Calculating the amount of cubes needed to form a sum

Question

Since I've never done any performance programming (Aside from the better choices such as array vs list etc. The real basics.), I should probably read up on it. But I had to start somewhere, so, someone I know - which is a much better programmer than I am - tasked me with making this "assignment":

You are given the total volume m of the building. Being given m can you find the number n of cubes you will have to build?

The parameter of the function findNb (find_nb, find-nb) will be an integer m and you have to return the integer n such as \$n^3 + (n-1)^3 + \dots + 1^3 = m\$ if such a n exists or -1 if there is no such n.

He gave me this template with it:

using System;

public class Program
{
    public static void Main()
    {
        Console.WriteLine(findNb(4183059834009));
        Console.WriteLine(findNb(24723578342962));
        Console.WriteLine(findNb(135440716410000));
        Console.WriteLine(findNb(40539911473216));
    }

    public static long findNb(long m)
    {

    }
}

In which I inserted:

for(long n = 1; n < (m / 3); n++)
{
    double vol = 0;
    for(long i = 0; i < n; i++)
        vol += Math.Pow((n - i), 3);

    if(vol > m)
        return -1;

    if(vol == m)
        return n;
}
return -1;

This code works, but it takes incredibly long for the larger numbers, as is my main problem.

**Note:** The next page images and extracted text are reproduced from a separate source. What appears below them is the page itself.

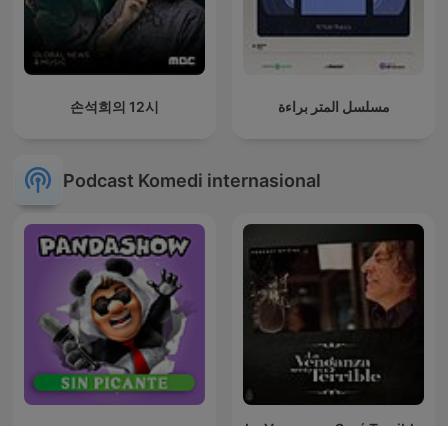
손석희의 12시
مسلسل المتر براءة
Podcast Komedi internasional
La Venganza Será Terrible
Panda Show - Sin Picante
(oficial)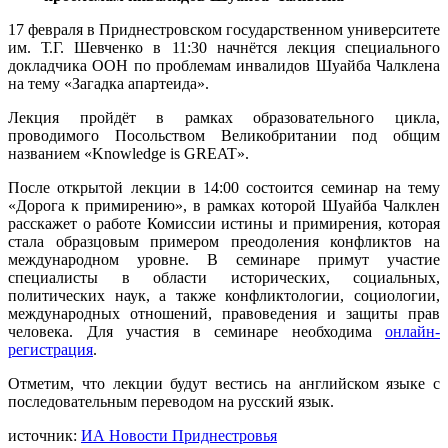
17 февраля в Приднестровском государственном университете
им. Т.Г. Шевченко в 11:30 начнётся лекция специального
докладчика ООН по проблемам инвалидов Шуайба Чалклена
на тему «Загадка апартеида».
Лекция пройдёт в рамках образовательного цикла,
проводимого Посольством Великобритании под общим
названием «Knowledge is GREAT».
После открытой лекции в 14:00 состоится семинар на тему
«Дорога к примирению», в рамках которой Шуайба Чалклен
расскажет о работе Комиссии истины и примирения, которая
стала образцовым примером преодоления конфликтов на
международном уровне. В семинаре примут участие
специалисты в области исторических, социальных,
политических наук, а также конфликтологии, социологии,
международных отношений, правоведения и защиты прав
человека. Для участия в семинаре необходима
онлайн-
регистрация
.
Отметим, что лекции будут вестись на английском языке с
последовательным переводом на русский язык.
источник:
ИА Новости Приднестровья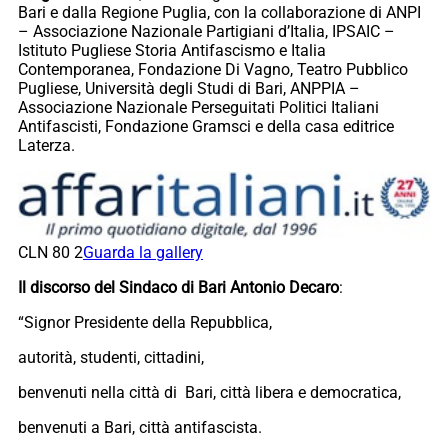
Bari e dalla Regione Puglia, con la collaborazione di ANPI
– Associazione Nazionale Partigiani d’Italia, IPSAIC –
Istituto Pugliese Storia Antifascismo e Italia
Contemporanea, Fondazione Di Vagno, Teatro Pubblico
Pugliese, Università degli Studi di Bari, ANPPIA –
Associazione Nazionale Perseguitati Politici Italiani
Antifascisti, Fondazione Gramsci e della casa editrice
Laterza.
CLN 80 2
Guarda la gallery
Il discorso del Sindaco di Bari
Antonio Decaro
:
“Signor Presidente della Repubblica,
autorità, studenti, cittadini,
benvenuti nella città di Bari, città libera e democratica,
benvenuti a Bari, città antifascista.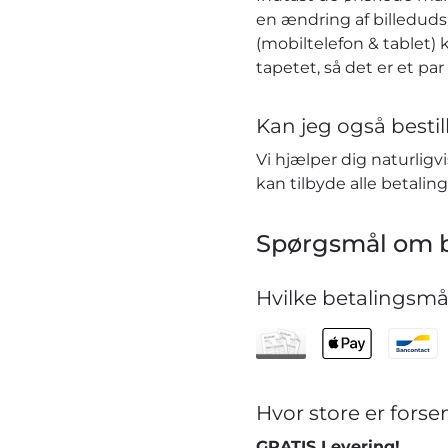
en ændring af billeduds
(mobiltelefon & tablet) 
tapetet, så det er et pa
Kan jeg også bestill
Vi hjælper dig naturlig
kan tilbyde alle betaling
Spørgsmål om b
Hvilke betalingsmåd
Hvor store er for
GRATIS Levering!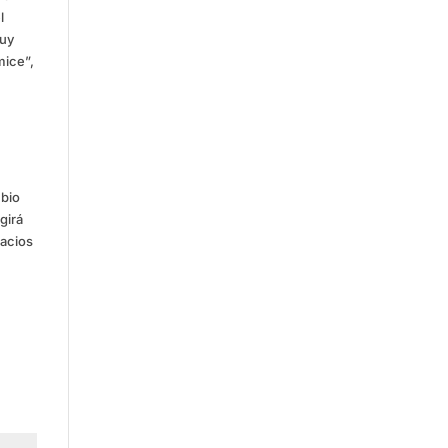
l
muy
mice”,
mbio
girá
pacios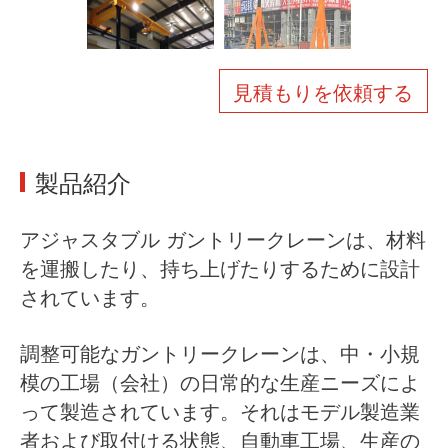
会社概要
ニュース
ケース
よくある質問
見積もりを依頼する
お問い合わせ
製品紹介
アジャスタブル
ガントリークレーンは、材料
を運搬したり、持ち上げたりするために設計
されています。
調整可能なガントリークレーンは、中・小規
模の工場（会社）の日常的な生産ニーズによ
って製造されています。それはモデル製造業
者および取付ける状態、自動車工場、生産の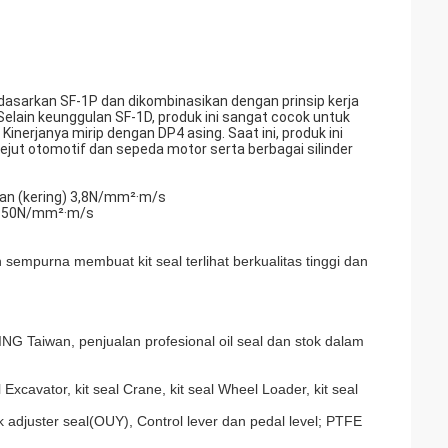
erdasarkan SF-1P dan dikombinasikan dengan prinsip kerja
 Selain keunggulan SF-1D, produk ini sangat cocok untuk
Kinerjanya mirip dengan DP4 asing. Saat ini, produk ini
jut otomotif dan sepeda motor serta berbagai silinder
kan (kering) 3,8N/mm²·m/s
i) 50N/mm²·m/s
 sempurna membuat kit seal terlihat berkualitas tinggi dan
G Taiwan, penjualan profesional oil seal dan stok dalam
Excavator, kit seal Crane, kit seal Wheel Loader, kit seal
 adjuster seal(OUY), Control lever dan pedal level; PTFE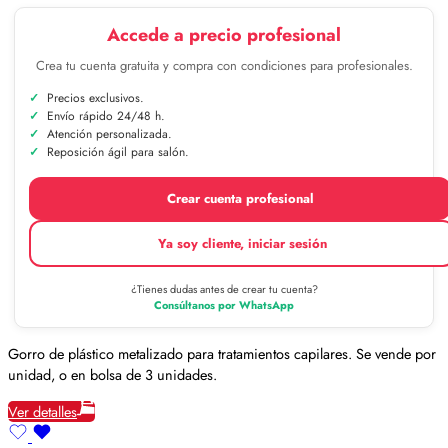
Accede a precio profesional
Crea tu cuenta gratuita y compra con condiciones para profesionales.
Precios exclusivos.
Envío rápido 24/48 h.
Atención personalizada.
Reposición ágil para salón.
Crear cuenta profesional
Ya soy cliente, iniciar sesión
¿Tienes dudas antes de crear tu cuenta?
Consúltanos por WhatsApp
Gorro de plástico metalizado para tratamientos capilares. Se vende por
unidad, o en bolsa de 3 unidades.
Ver detalles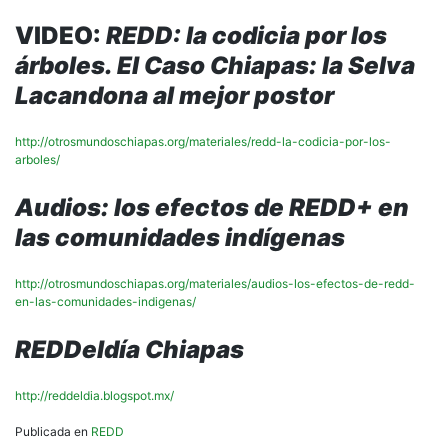
VIDEO:
REDD: la codicia por los
árboles. El Caso Chiapas: la Selva
Lacandona al mejor postor
http://otrosmundoschiapas.org/materiales/redd-la-codicia-por-los-
arboles/
Audios: los efectos de REDD+ en
las comunidades indígenas
http://otrosmundoschiapas.org/materiales/audios-los-efectos-de-redd-
en-las-comunidades-indigenas/
REDDeldía Chiapas
http://reddeldia.blogspot.mx/
Publicada en
REDD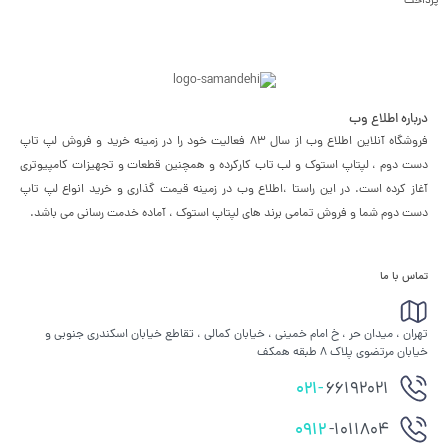
پرداخت
درباره اطلاع وب
فروشگاه آنلاین اطلاع وب از سال 83 فعالیت خود را در زمینه خرید و فروش لپ تاپ
دست دوم ، لپتاپ استوک و لب تاب کارکرده و همچنین قطعات و تجهیزات کامپیوتری
آغاز کرده است. در این راستا ،‌اطلاع وب در زمینه قیمت گذاری و خرید انواع لپ تاپ
دست دوم شما و فروش تمامی برند های لپتاپ استوک ، آماده خدمت رسانی می باشد.
تماس با ما
تهران ، میدان حر ، خ امام خمینی ، خیابان کمالی ، تقاطع خیابان اسکندری جنوبی و
خیابان مرتضوی پلاک 8 طبقه همکف
021-
66192021
0912
-1011804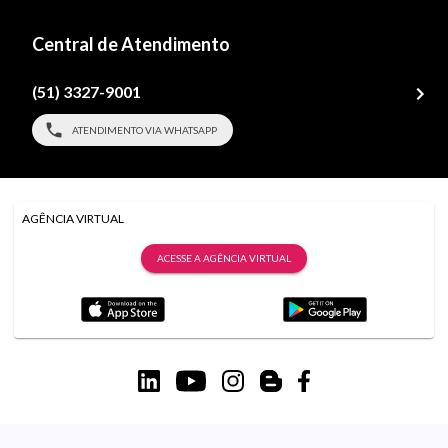
Central de Atendimento
(51) 3327-9001
ATENDIMENTO VIA WHATSAPP
AGÊNCIA VIRTUAL
ACESSE A AGÊNCIA VIRTUAL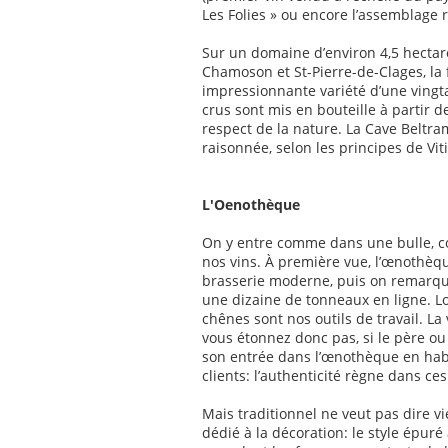
Les Folies » ou encore l’assemblage 
Sur un domaine d’environ 4,5 hectare
Chamoson et St-Pierre-de-Clages, la 
impressionnante variété d’une vingt
crus sont mis en bouteille à partir d
respect de la nature. La Cave Beltra
raisonnée, selon les principes de Vit
L'Oenothèque
On y entre comme dans une bulle, co
nos vins. À première vue, l’œnothèq
brasserie moderne, puis on remarque 
une dizaine de tonneaux en ligne. Loi
chênes sont nos outils de travail. La v
vous étonnez donc pas, si le père ou 
son entrée dans l’œnothèque en habit
clients: l’authenticité règne dans ces
Mais traditionnel ne veut pas dire vie
dédié à la décoration: le style épuré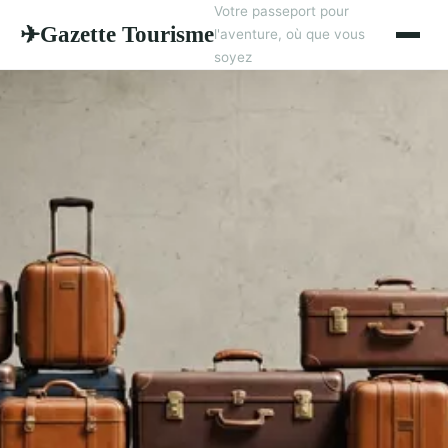
Votre passeport pour
Gazette Tourisme
✈
l'aventure, où que vous
soyez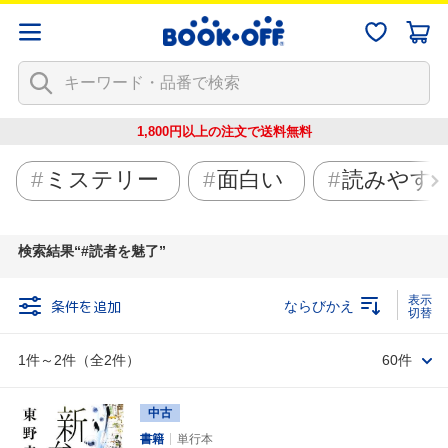
1,800円以上の注文で
送料無料
ミステリー
面白い
読みやす
検索結果
#読者を魅了
条件を追加
ならびかえ
1件～2件（全2件）
60件
中古
書籍
単行本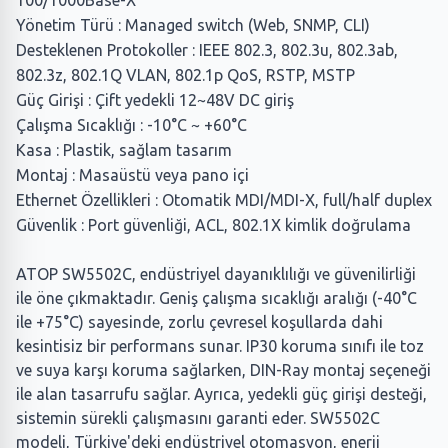
100/1000Base-X
Yönetim Türü : Managed switch (Web, SNMP, CLI)
Desteklenen Protokoller : IEEE 802.3, 802.3u, 802.3ab,
802.3z, 802.1Q VLAN, 802.1p QoS, RSTP, MSTP
Güç Girişi : Çift yedekli 12~48V DC giriş
Çalışma Sıcaklığı : -10°C ~ +60°C
Kasa : Plastik, sağlam tasarım
Montaj : Masaüstü veya pano içi
Ethernet Özellikleri : Otomatik MDI/MDI-X, full/half duplex
Güvenlik : Port güvenliği, ACL, 802.1X kimlik doğrulama
ATOP SW5502C, endüstriyel dayanıklılığı ve güvenilirliği
ile öne çıkmaktadır. Geniş çalışma sıcaklığı aralığı (-40°C
ile +75°C) sayesinde, zorlu çevresel koşullarda dahi
kesintisiz bir performans sunar. IP30 koruma sınıfı ile toz
ve suya karşı koruma sağlarken, DIN-Ray montaj seçeneği
ile alan tasarrufu sağlar. Ayrıca, yedekli güç girişi desteği,
sistemin sürekli çalışmasını garanti eder. SW5502C
modeli, Türkiye'deki endüstriyel otomasyon, enerji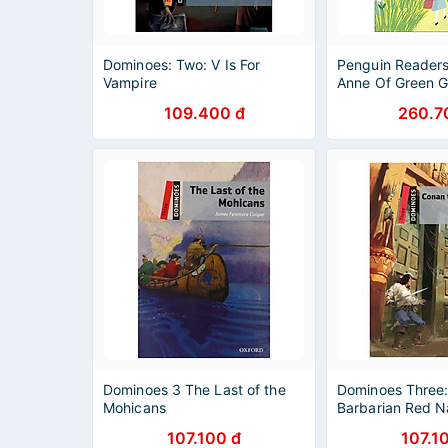
Dominoes: Two: V Is For
Penguin Readers
Vampire
Anne Of Green G
109.400 đ
260.7
Dominoes 3 The Last of the
Dominoes Three
Mohicans
Barbarian Red Na
107.100 đ
107.1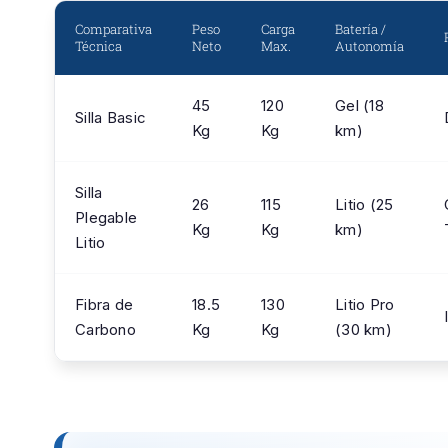
Comparativa
Peso
Carga
Batería /
Técnica
Neto
Max.
Autonomía
45
120
Gel (18
Silla Basic
Kg
Kg
km)
Silla
26
115
Litio (25
Plegable
Kg
Kg
km)
Litio
Fibra de
18.5
130
Litio Pro
Carbono
Kg
Kg
(30 km)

What can I do to shorten the time it takes for this code takes to complete?

Answer 1

First of all, you have a bug:
variable vol is declared as double that causes the condition vol == m hardly to be satisfied.

Next, you don't need the Math.Pow method, you could relace it with just n * n * n.
And your loops look a bit confusing. Why m / 3? Why do you need the inner loop?

The proposed code:

private static long findNb(long m)
{
    long n = 1;
    long vol = 0;
    while (vol < m)
    {
        vol += n * n * n;

        if (vol == m)
            return n;

        ++n;
    }
    return -1;
}

Answer 2

When there's math to be done, always check if some formula exists

$$1^3+2^3 + \dots+n^3 = m = (1+2 + \dots+n)^2$$

in conjunction with some other formula (interesting wikipedia article title)

$$\sum^n_{k=1}k = \frac{n(n+1)}{2}$$

you get some equation for the result

$$\sqrt{m} = 1+2 + \dots+n = \sum^n_{k=1}k = \frac{n(n+1)}{2}$$ and maybe some closed formula

$$ \begin{align} \sqrt{m} &= \frac{n(n+1)}{2}\\ 2\sqrt{m} &= n(n+1)\\ 2\sqrt{m} &= n^2+n\\ 0&= n^2+n - 2\sqrt{m} \end{align} $$

Which has the 2 solutions

$$n_{1,2} = -\frac12 \pm\sqrt{\frac14+2\sqrt{m}}$$

As \$n\$ should be a positive number, only the first solution makes sense.

Return \$ -\frac12 +\sqrt{\frac14+2\sqrt{m}}\$ if it is an integer or \$-1\$ otherwise.

The results are:

$$ \begin{array}{r|r} m & n\\ \hline 4183059834009 & 2022\\ 24723578342962 & -1\\ 135440716410000 & 4824\\ 40539911473216 & 3568\\ \end{array} $$

24723578342962 is a very close call, because

$$\sum^{3153}_{k=1}k^3=24723578342961$$

is only 1 off. The floating point result is \$n=3153.00000000003\$. If you don't want to get false positives due to floating point precision (lack thereof), you can do the check by converting the result to some integer type and see if you get the exact number by doing the calculations with that.

Answer 3

For a significant speedup: In the outer loop, you vary n from 1 to some large value, and in the inner loop you add up n values.

Now in the next iteration of the outer loop, using n+1 instead of n, you run the inner loop again, this time adding up n+1 value. But just before that, in the previous loop, you already added up n values, so to get the sum of n+1 values, all you have to do is add value number n+1 to the sum that you already have.

Have a variable n and a variable sum_n. sum_n will be the sum of the first n cubes. Initially n = 0 and sum_n = 0. Inside the outer loop, increase n by 1 then increase sum_n by nnn.

For example, if n goes from 1 to 1000, you add up one value, then two, then three, and so on, and eventually you add up 1000 values. On average about 500. This change means you add only one value in each iteration of the outer loop.

This is an improvement that works for any task where you calculate consecutive sums. In this particular case, you can find a formula to calculate the sum. That isn't helpful by itself, since calculating the formula is likely slower than calculating the sums. However, you can reverse the formula and calculate what n should be, and then you just have to verify this. So you just need a small fixed number of operations, independent of the size of the m that you were given.